“A recipe alone has no soul. The cook must bring soul to the recipe.”

Curries are such an easy meal to make because you can add the “stragglers” : bits of saran wrapped veggies left over in the fridge. I found a large carrot, broccoli, baby potatoes and a chicken breast (in the freezer) so it was decided, curry it would be! I mostly make curries in the cold months when spices like ginger and tumeric warm the soul.
You can literally add anything you like to a curry: chickpeas, cauliflower, celery, zucchini, beef/lamb, peppers, Tofu, spinach, yams, peas.

Curries are delicious, not to mention cheap. Served with steamed rice or a chunk of warm bread. I made a salad with ours.

You will need: (serves 4-5)
1 large carrot cut in large wedges
1 head of broccoli chopped
3 cups baby potatoes quartered
1 large yellow onion chopped
4 garlic cloves finely chopped
1 chicken breast (boneless) sliced
1 can of coconut milk
Coconut oil (or your choice of cooking oil)
Fresh chopped Cilantro (save a little to garnish when serving) a handful will do
Steamed Rice or Naan to serve on the side

Spices:
Curry Powder – 2 Tblsp or to taste
Paprika – 1 Tblsp
Fresh Chopped Ginger 1 tsp
Powdered Ginger – 1 tsp
Garlic Powder – 1 tsp
Onion Powder – 1 tsp
Tumeric – 1/2 tsp
1 Organic Veggie Bouillon cube (I like the flavour of bouillon more than just salt)
Salt and Pepper to taste

How To:
Add your cooking oil to a wide deep pan over medium/high heat. Add the onions and saute until they become soft and fragrant. Now add the fresh chopped ginger followed by the garlic. I enjoy adding each ingredient on it’s own for about a minute to start building flavour slowly.
Add the carrots and mix them in with the onions for a couple of minutes then add the chicken. Brown the chicken on the outside and follow with the baby potatoes.
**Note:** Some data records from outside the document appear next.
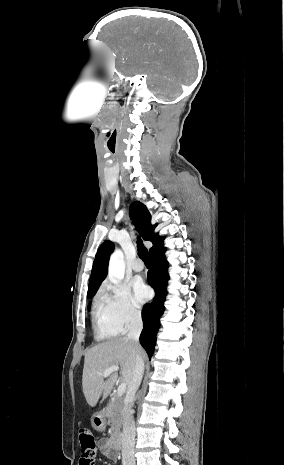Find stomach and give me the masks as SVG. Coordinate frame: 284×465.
<instances>
[{
    "instance_id": "stomach-1",
    "label": "stomach",
    "mask_w": 284,
    "mask_h": 465,
    "mask_svg": "<svg viewBox=\"0 0 284 465\" xmlns=\"http://www.w3.org/2000/svg\"><path fill=\"white\" fill-rule=\"evenodd\" d=\"M91 425L93 429H95V431H99V433H103V431H105L107 421L104 411H98V413H94V415H92Z\"/></svg>"
}]
</instances>
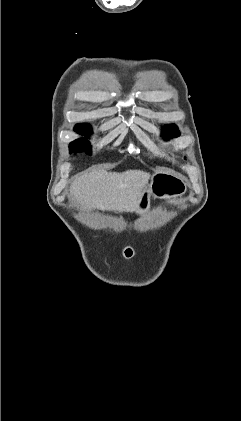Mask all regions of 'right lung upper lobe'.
I'll list each match as a JSON object with an SVG mask.
<instances>
[{"mask_svg":"<svg viewBox=\"0 0 241 421\" xmlns=\"http://www.w3.org/2000/svg\"><path fill=\"white\" fill-rule=\"evenodd\" d=\"M86 126H89V125H87V124H77L75 127H86Z\"/></svg>","mask_w":241,"mask_h":421,"instance_id":"cb5924a9","label":"right lung upper lobe"}]
</instances>
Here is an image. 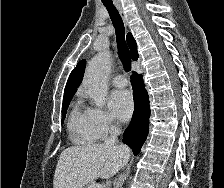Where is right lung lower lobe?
Listing matches in <instances>:
<instances>
[{
	"label": "right lung lower lobe",
	"instance_id": "98d812e1",
	"mask_svg": "<svg viewBox=\"0 0 224 188\" xmlns=\"http://www.w3.org/2000/svg\"><path fill=\"white\" fill-rule=\"evenodd\" d=\"M131 84L133 87L134 113L124 133L123 143L132 149L134 155H137L148 134L150 107L142 75L133 72Z\"/></svg>",
	"mask_w": 224,
	"mask_h": 188
}]
</instances>
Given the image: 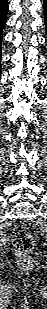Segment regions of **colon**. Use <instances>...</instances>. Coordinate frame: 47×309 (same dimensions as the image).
<instances>
[{
  "label": "colon",
  "mask_w": 47,
  "mask_h": 309,
  "mask_svg": "<svg viewBox=\"0 0 47 309\" xmlns=\"http://www.w3.org/2000/svg\"><path fill=\"white\" fill-rule=\"evenodd\" d=\"M12 243L18 264L23 268L32 265L30 253L34 246V240L28 227L19 225L12 233Z\"/></svg>",
  "instance_id": "5ec220e1"
}]
</instances>
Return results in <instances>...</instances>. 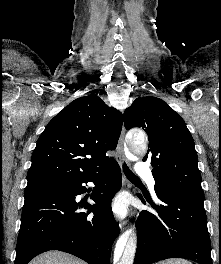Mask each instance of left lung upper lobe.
Segmentation results:
<instances>
[{
  "label": "left lung upper lobe",
  "instance_id": "1",
  "mask_svg": "<svg viewBox=\"0 0 221 264\" xmlns=\"http://www.w3.org/2000/svg\"><path fill=\"white\" fill-rule=\"evenodd\" d=\"M127 130L142 128L149 138L155 188L204 199L193 138L184 120L163 100L139 97L124 112Z\"/></svg>",
  "mask_w": 221,
  "mask_h": 264
}]
</instances>
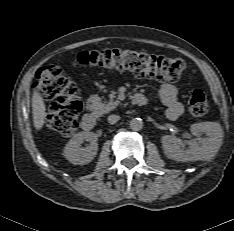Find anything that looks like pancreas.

I like to start adding spices at this point so they start to seep into the dish creating depth of flavour. Add all your spices and stir well to coat everything in the pan.
Add the broccoli, crumble a bouillon cube over top and mix well. Now pour the entire can of coconut milk over the veggies and chicken. Bring to a quick boil then lower the heat to low, cover the pan and simmer for 60 minutes.

With the curry simmering and filling the kitchen with exotic scents, I took the time to make a spanish rice. White/Brown steamed rice or basmati rice will do just fine. I also made a salad with spinach, beets, walnuts and a homemade vinaigrette then set the table with large bowls and salad plates.

Curries can be made in the slow cooker. Just place all your ingredients into the slow cooker (no oil needed) and set to 7-8 hours.
About 30 minutes in, I checked the pan for flavour and added extra spices to taste, a little extra salt, curry and stirred in 3/4 of the cilantro.

The timer when off and I tested the potatoes and carrots and they were perfectly soft. The Broccoli had all but disappeared but gave the dish a thicker texture and more flavour!
Serve with rice and garnished with cilantro. My husband added extra hot sauce to his, for me it was perfect just the way it came out.

I hope you’ve enjoyed a little taste of India from my Pacific Northwest kitchen, to yours.